## PROBLEM TO SOLVE
Only the lines with "info" in them need to be copied from the listing.
==================================================
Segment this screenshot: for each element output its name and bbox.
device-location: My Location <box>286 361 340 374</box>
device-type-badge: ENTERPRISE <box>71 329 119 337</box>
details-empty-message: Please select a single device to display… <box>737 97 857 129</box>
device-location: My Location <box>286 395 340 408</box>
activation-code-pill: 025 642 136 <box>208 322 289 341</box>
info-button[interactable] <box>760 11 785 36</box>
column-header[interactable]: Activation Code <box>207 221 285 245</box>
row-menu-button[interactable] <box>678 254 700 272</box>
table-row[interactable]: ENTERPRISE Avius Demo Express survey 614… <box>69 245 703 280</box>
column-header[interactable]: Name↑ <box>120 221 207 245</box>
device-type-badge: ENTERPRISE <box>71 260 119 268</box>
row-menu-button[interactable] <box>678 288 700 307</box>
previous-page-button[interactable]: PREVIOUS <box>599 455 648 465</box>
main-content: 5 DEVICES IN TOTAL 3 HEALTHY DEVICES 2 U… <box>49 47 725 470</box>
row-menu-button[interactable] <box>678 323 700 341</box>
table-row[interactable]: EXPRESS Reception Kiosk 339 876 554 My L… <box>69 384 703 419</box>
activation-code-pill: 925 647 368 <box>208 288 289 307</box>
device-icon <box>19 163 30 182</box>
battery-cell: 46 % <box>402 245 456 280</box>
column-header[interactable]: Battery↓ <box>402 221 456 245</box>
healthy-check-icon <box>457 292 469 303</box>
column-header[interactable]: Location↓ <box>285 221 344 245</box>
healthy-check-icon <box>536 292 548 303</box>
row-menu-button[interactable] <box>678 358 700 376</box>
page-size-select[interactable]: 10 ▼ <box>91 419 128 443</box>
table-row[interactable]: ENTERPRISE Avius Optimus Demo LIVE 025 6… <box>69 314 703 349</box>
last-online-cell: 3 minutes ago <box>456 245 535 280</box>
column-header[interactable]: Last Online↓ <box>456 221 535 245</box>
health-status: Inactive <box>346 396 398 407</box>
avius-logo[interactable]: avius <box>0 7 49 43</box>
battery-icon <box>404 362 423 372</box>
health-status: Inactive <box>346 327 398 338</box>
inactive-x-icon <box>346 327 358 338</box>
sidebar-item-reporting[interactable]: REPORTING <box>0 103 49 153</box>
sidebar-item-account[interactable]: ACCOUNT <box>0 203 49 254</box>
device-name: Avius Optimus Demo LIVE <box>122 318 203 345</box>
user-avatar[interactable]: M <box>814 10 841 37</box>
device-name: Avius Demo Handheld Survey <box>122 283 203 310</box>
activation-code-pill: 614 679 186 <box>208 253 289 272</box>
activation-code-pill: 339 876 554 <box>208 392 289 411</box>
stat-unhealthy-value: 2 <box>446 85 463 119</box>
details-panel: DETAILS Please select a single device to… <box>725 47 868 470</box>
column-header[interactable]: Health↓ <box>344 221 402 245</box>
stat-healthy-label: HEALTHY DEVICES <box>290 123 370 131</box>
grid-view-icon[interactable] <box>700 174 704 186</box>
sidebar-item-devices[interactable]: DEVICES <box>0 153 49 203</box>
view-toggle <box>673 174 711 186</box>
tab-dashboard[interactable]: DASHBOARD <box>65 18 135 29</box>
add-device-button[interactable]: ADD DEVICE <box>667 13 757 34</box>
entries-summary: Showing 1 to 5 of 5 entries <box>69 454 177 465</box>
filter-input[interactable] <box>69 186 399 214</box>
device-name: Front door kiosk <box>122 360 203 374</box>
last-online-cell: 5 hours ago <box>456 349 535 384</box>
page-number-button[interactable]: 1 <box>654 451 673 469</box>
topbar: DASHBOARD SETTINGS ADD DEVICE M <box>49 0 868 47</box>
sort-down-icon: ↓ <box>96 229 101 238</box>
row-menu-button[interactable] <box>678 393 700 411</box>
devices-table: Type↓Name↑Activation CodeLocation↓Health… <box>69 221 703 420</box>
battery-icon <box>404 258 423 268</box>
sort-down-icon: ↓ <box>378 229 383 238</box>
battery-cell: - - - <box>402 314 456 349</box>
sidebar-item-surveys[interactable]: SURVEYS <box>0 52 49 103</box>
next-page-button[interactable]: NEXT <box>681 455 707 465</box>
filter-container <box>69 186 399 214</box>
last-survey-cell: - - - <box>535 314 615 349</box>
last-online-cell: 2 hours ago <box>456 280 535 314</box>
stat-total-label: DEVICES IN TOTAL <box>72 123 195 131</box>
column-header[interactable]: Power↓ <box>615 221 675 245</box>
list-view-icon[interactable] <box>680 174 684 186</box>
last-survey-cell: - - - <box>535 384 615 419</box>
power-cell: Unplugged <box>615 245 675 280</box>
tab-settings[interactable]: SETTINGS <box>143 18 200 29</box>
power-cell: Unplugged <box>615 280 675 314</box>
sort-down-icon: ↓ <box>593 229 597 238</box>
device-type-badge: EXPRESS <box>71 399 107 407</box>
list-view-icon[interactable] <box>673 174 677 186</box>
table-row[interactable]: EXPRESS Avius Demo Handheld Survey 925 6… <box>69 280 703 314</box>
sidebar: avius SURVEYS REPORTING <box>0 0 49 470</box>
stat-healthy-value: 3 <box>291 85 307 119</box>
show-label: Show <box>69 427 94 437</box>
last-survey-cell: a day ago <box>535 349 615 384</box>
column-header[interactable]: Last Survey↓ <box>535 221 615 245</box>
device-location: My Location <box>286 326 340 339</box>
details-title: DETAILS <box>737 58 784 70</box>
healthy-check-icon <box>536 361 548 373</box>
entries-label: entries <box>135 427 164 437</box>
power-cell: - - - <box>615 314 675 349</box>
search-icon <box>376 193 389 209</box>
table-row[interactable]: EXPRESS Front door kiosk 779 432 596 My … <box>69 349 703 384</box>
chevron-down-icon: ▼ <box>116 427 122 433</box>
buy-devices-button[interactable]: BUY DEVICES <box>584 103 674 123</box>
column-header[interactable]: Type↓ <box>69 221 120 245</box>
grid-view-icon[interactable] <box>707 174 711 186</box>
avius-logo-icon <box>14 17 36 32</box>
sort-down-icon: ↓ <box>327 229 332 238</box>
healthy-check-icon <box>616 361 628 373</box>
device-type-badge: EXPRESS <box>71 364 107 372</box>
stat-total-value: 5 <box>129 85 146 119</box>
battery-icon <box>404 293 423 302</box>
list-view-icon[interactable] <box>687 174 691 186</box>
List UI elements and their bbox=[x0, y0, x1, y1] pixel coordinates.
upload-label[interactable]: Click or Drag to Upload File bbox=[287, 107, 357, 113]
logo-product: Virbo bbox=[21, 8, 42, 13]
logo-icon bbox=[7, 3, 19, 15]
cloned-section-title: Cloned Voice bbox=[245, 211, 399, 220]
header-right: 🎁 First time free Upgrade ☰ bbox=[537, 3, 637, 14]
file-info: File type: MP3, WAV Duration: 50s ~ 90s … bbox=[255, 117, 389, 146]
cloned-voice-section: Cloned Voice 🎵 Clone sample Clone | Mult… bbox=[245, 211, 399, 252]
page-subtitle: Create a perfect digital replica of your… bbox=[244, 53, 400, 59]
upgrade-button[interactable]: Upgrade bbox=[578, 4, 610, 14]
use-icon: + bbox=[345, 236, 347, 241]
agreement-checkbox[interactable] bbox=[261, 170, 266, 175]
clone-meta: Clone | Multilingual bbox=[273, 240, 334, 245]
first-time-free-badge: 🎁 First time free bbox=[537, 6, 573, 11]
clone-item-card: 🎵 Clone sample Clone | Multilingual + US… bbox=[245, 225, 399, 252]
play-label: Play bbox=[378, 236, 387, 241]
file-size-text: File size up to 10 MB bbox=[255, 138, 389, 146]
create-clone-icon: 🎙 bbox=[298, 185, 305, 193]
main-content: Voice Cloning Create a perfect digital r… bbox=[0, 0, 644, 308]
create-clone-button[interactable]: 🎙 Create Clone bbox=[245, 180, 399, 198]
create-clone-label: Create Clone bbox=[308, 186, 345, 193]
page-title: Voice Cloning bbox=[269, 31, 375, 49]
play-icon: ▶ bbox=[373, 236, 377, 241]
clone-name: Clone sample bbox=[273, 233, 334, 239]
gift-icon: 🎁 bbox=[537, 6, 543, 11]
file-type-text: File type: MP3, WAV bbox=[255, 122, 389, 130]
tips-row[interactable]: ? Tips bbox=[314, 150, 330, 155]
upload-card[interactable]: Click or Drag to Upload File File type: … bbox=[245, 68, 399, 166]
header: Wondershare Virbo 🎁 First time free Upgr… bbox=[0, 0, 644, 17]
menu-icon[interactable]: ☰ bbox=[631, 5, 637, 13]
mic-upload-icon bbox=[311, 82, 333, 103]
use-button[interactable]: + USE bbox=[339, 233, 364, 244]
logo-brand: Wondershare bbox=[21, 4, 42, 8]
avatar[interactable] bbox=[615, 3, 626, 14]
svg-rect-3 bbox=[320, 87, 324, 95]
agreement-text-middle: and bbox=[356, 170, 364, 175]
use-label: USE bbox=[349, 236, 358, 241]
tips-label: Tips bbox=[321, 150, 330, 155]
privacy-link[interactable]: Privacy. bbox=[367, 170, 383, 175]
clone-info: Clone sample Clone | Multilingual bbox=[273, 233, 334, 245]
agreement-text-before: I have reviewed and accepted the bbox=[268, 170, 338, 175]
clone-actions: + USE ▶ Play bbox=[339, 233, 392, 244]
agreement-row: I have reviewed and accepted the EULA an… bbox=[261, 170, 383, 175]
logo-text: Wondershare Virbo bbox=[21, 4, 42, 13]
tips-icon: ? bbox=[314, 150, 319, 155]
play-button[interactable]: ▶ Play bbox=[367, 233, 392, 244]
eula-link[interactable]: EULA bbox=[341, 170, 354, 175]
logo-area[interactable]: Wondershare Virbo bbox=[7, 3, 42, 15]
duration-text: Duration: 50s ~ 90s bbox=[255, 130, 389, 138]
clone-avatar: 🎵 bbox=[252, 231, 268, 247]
==================================================
## EXERCISE RESPONSE
info-button[interactable] <box>760 11 785 36</box>
file-info: File type: MP3, WAV Duration: 50s ~ 90s … bbox=[255, 117, 389, 146]
clone-info: Clone sample Clone | Multilingual bbox=[273, 233, 334, 245]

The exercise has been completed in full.